Une synthèse des Lumières et des révolutions étrangères
Inspirée à la fois du Bill of Rights anglais de 1689 et de la Déclaration d’indépendance américaine de 1776, la Déclaration de 1789 condense les idéaux du Siècle des Lumières. Elle proclame la liberté de conscience, la séparation des pouvoirs, le droit de propriété et surtout l’égalité des hommes devant la loi.
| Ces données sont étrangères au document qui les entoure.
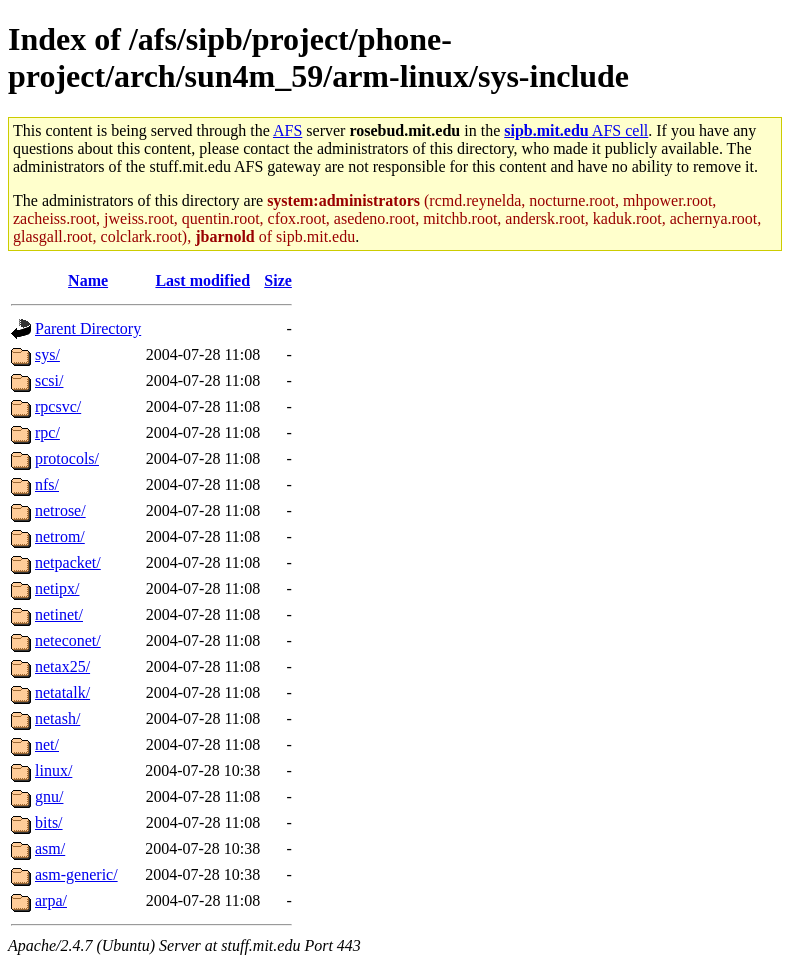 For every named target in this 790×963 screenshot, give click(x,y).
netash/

Son premier article, « Les hommes naissent et demeurent libres et égaux en droits », balaie les privilèges de la société d’ordres et ouvre la voie à l’abolition de l’esclavage et des discriminations. Le texte ne fait référence ni au roi ni à une religion, mais invoque seulement « l’Être suprême », garantissant à chacun la liberté de culte.
Une portée universelle et durable
Le roi Louis XVI, contraint par la pression populaire, finit par ratifier la Déclaration le 5 octobre 1789. Elle devient alors le préambule de la Constitution de 1791, et sera reprise par les textes fondateurs des Républiques suivantes. Son influence dépasse largement les frontières françaises : elle inspire la Déclaration universelle des Droits de l’Homme adoptée par l’ONU en 1948. Aujourd’hui encore, elle possède une valeur constitutionnelle en France, rappelant que la liberté, la sûreté, la résistance à l’oppression et l’égalité demeurent des principes intangibles de toute société démocratique.